A press release from the IDB said that Latin America and the Caribbean boast extraordinary renewable energy resources and much of the region has seen strong economic growth in recent years. Still, the local clean energy sector is just beginning to gain traction, last year attracting less than 5 percent of an estimated $280 billion invested worldwide.
“For clean energy entrepreneurs, developers, and manufacturers, massive opportunities appear to lie ahead—if they can identify them. Similarly, government leaders could trigger a flood of new clean energy investment—if they can craft appropriate policy frameworks,” said the release.
To bridge these gaps, the MIF, member of the Inter-American Development Bank Group, in partnership with Bloomberg New Energy Finance, created the Climatescope, the first annual report, index, and interactive web tool focused on the clean energy market in Latin America and the Caribbean.
“The Climatescope uses 30 indicators to measure the ability of each country to attract capital to build a greener economy, aggregated into scores from 0 to 5, with 5 representing the best investing environment. The highest ranked country was Brazil, but it only scored 2.6, indicating ample opportunity for improving conditions to attract more capital for low-carbon and renewable energy capacity. Brazil was closely followed by Nicaragua, Panama, Peru and Chile,” the press release said.
Climatescope was released during the Rio+20 United Nations Conference on Sustainable Development.
According to the release, the report is supported by the launch of a web tool which lets users see the underlying data and change weightings to produce their own versions of the index.
The web tool is available at http://climatescope.fomin. org.

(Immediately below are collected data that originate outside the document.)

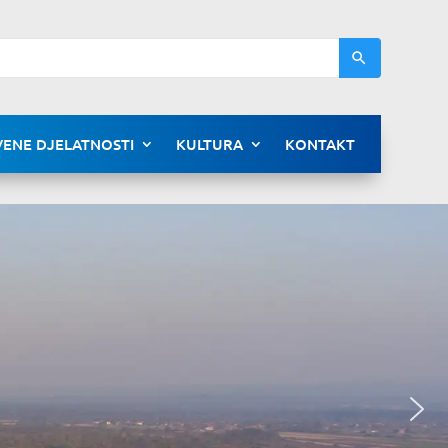
ENE DJELATNOSTI
KULTURA
KONTAKT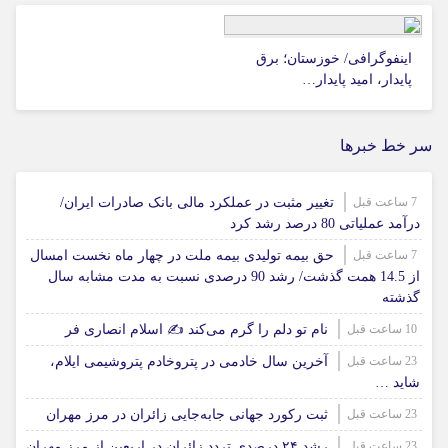
اینفوگرافی/ خوزستان؛ برق
پایدار، امید پایدار…
سر خط خبرها
7 ساعت قبل
تغییر مثبت در عملکرد مالی بانک صادرات ایران/
درآمد عملیاتی 80 درصد رشد کرد
7 ساعت قبل
حق بیمه تولیدی بیمه ملت در چهار ماه نخست امسال
از 14.5 همت گذشت/ رشد 90 درصدی نسبت به مدت مشابه سال
گذشته
10 ساعت قبل
نام تو دلم را گرم می‌کند ✍️ اسلام انصاری فر
23 ساعت قبل
آخرین سال خادمی در پتروخادم پتروشیمی ایلام،
شاید …
23 ساعت قبل
ثبت رکورد جهانی جابه‌جایی زائران در مرز مهران
23 ساعت قبل
رشد ۲۴ درصدی تردد زائران در اربعین از مرز مهران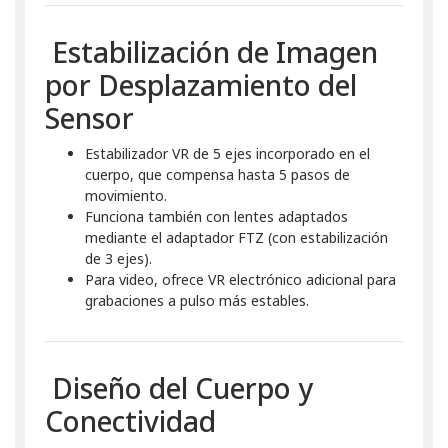
Estabilización de Imagen
por Desplazamiento del
Sensor
Estabilizador VR de 5 ejes incorporado en el
cuerpo, que compensa hasta 5 pasos de
movimiento.
Funciona también con lentes adaptados
mediante el adaptador FTZ (con estabilización
de 3 ejes).
Para video, ofrece VR electrónico adicional para
grabaciones a pulso más estables.
Diseño del Cuerpo y
Conectividad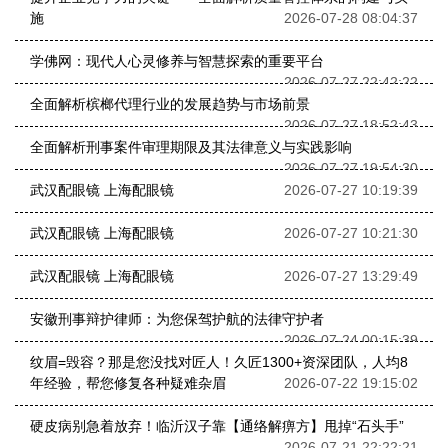
施
2026-07-28 08:04:37
学佛网：现代人心灵修养与智慧探索的重要平台
2026-07-27 22:42:22
全面解析槟榔代理行业的发展趋势与市场前景
2026-07-27 18:52:43
全面解析刑事案件审理期限及其法律意义与实践影响
2026-07-27 19:54:30
武汉配眼镜 上海配眼镜
2026-07-27 10:19:39
武汉配眼镜 上海配眼镜
2026-07-27 10:21:30
武汉配眼镜 上海配眼镜
2026-07-27 13:29:49
安徽刑事辩护律师：为您保驾护航的法律守护者
2026-07-24 00:15:39
纹眉=毁容？那是您没找对匠人！久匠1300+资深团队，人均8
年经验，帮您修复各种疑难杂眉
2026-07-22 19:15:02
硬皮病别急着放弃！临沂汉子靠【通络解痹方】甩掉“石头手”
2026-07-21 22:22:21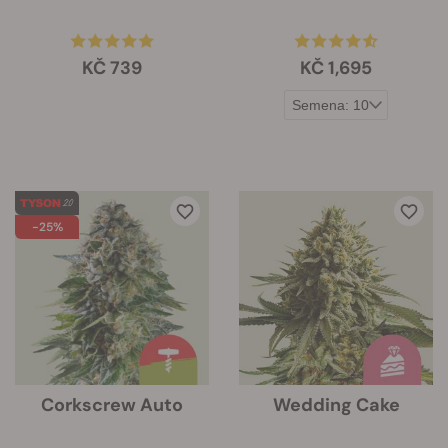
KČ 739
KČ 1,695
-25%
Corkscrew Auto
Wedding Cake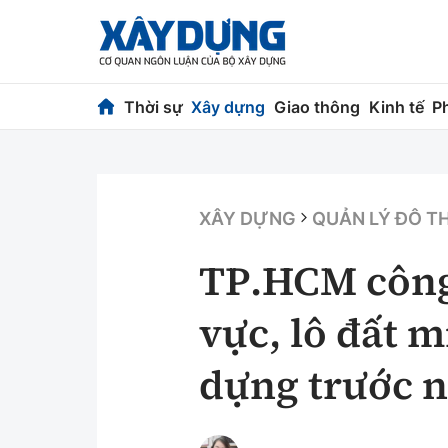
Thời sự
Xây dựng
Giao thông
Kinh tế
P
Thời sự
Xây dựng
Chính trị
Chỉ đạo điều h
XÂY DỰNG
QUẢN LÝ ĐÔ TH
Xã hội
Quy hoạch kiến
TP.HCM công
Chuyện dọc đường
Vật liệu xây dự
vực, lô đất 
Cải chính
Giám định chất
dựng trước n
Quản lý đô thị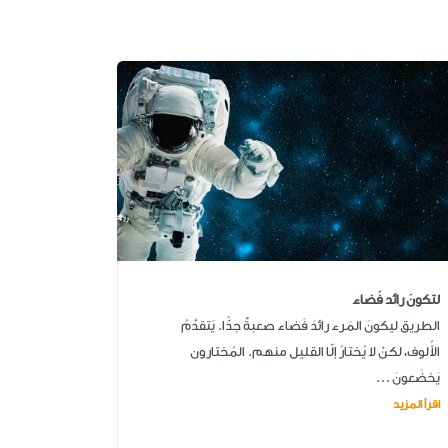
لتكونَ رائد فَضاء
الطريق ليكونَ المَرء رائدَ فَضاء صعبةٌ جدًّا. يَتقدَّمُ
الأُلوف، لكنْ لا يُختارُ إلّا القليل منهم. المُختارون
يَخضَعونَ ...
اقرأ المزيد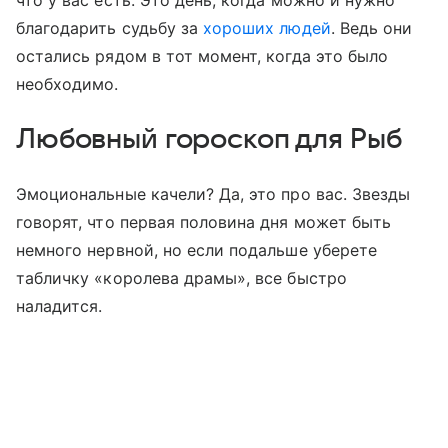
что у вас есть. Это день, когда можно и нужно
благодарить судьбу за
хороших людей
. Ведь они
остались рядом в тот момент, когда это было
необходимо.
Любовный гороскоп для Рыб
Эмоциональные качели? Да, это про вас. Звезды
говорят, что первая половина дня может быть
немного нервной, но если подальше уберете
табличку «королева драмы», все быстро
наладится.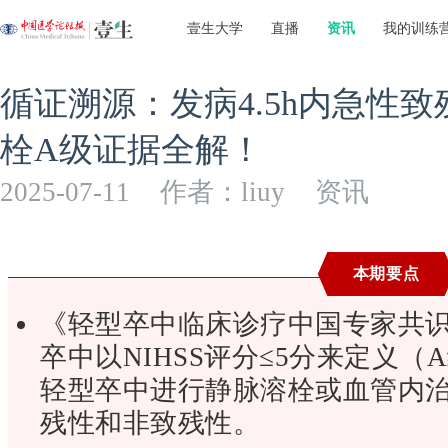
壹生大学
直播
资讯
我的训练
循证溯源：发病4.5h内急性
栓A级证据全解！
2025-07-11
作者：liuy
资讯
本期要点
《轻型卒中临床诊疗中国专家共识
卒中以NIHSS评分≤5分来定义
轻型卒中进行静脉溶栓或血管内
残性和非致残性。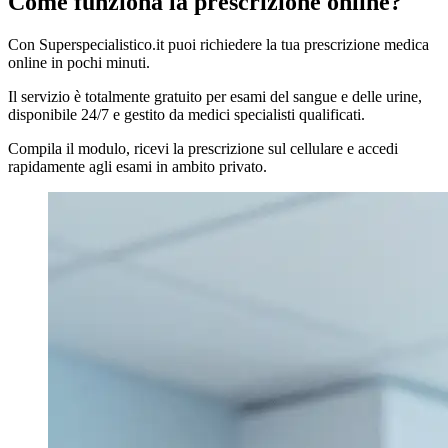
Come funziona la prescrizione online?
Con Superspecialistico.it puoi richiedere la tua prescrizione medica
online in pochi minuti.
Il servizio è totalmente gratuito per esami del sangue e delle urine,
disponibile 24/7 e gestito da medici specialisti qualificati.
Compila il modulo, ricevi la prescrizione sul cellulare e accedi
rapidamente agli esami in ambito privato.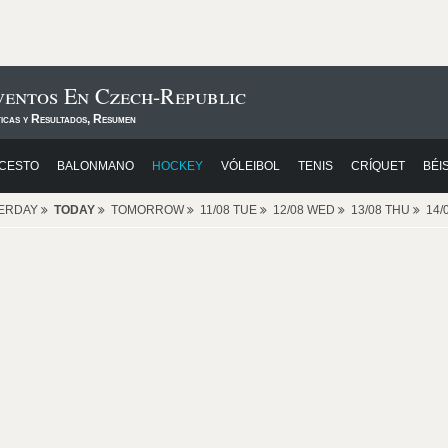
ventos En Czech-Republic
ticas y Resultados, Resumen
CESTO
BALONMANO
HOCKEY
VÓLEIBOL
TENIS
CRÍQUET
BÉI
ERDAY
TODAY
TOMORROW
11/08 TUE
12/08 WED
13/08 THU
14/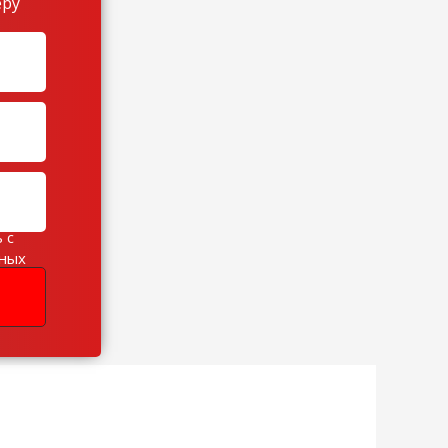
еру
 с
ьных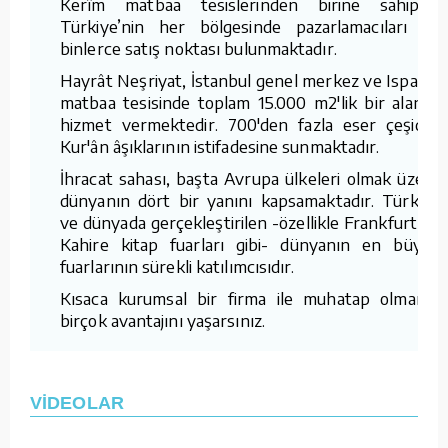
Kerîm matbaa tesislerinden birine sahiptir.
Türkiye’nin her bölgesinde pazarlamacıları ve
binlerce satış noktası bulunmaktadır.
Hayrât Neşriyat, İstanbul genel merkez ve Isparta
matbaa tesisinde toplam 15.000 m2'lik bir alanda
hizmet vermektedir. 700'den fazla eser çeşidini
Kur'ân âşıklarının istifadesine sunmaktadır.
İhracat sahası, başta Avrupa ülkeleri olmak üzere
dünyanın dört bir yanını kapsamaktadır. Türkiye
ve dünyada gerçekleştirilen -özellikle Frankfurt ve
Kahire kitap fuarları gibi- dünyanın en büyük
fuarlarının sürekli katılımcısıdır.
Kısaca kurumsal bir firma ile muhatap olmanın
birçok avantajını yaşarsınız.
VİDEOLAR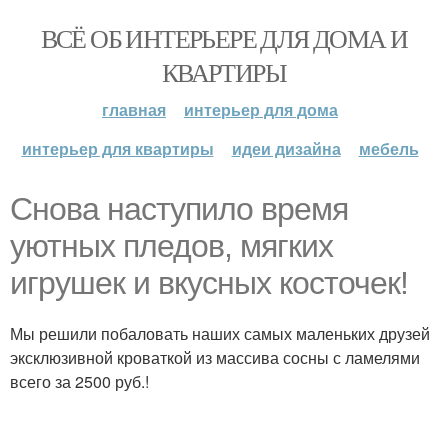
ВСЁ ОБ ИНТЕРЬЕРЕ ДЛЯ ДОМА И
КВАРТИРЫ
главная
интерьер для дома
интерьер для квартиры
идеи дизайна
мебель
Снова наступило время
уютных пледов, мягких
игрушек и вкусных косточек!
Мы решили побаловать наших самых маленьких друзей
эксклюзивной кроваткой из массива сосны с ламелями
всего за 2500 руб.!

“Climatescope is much more than a report,” the release quotes Nancy Lee, MIF’s General Manager as saying. “It is an interactive and dynamic tool with rich data and in-depth country profiles that allows users to change the weights of each parameter to suit their needs. We hope that the Climatescope’s unique combination of information on finance, policy, and market opportunities will have real benefits for facilitating green investment in Latin America and the Caribbean.”
Michael Liebreich, chief executive of Bloomberg New Energy Finance, said that over the past three years equipment prices have dropped to the point where unsubsidized clean energy is on the verge of being competitive with fossil fuels.
“For the moment, however, the sector still needs intelligent support mechanisms, and it certainly needs a raft of unhelpful barriers to be swept away,” Liebreich said. “What Climatescope does is measure progress on these fronts on a very granular level, measure by measure, country by country. It is the first time anyone has attempted to do this, and we think it will prove of enormous value as Latin American and Caribbean countries strive to attract funds to accelerate their green growth trajectories. We commend MIF and the IDB for backing this initiative.”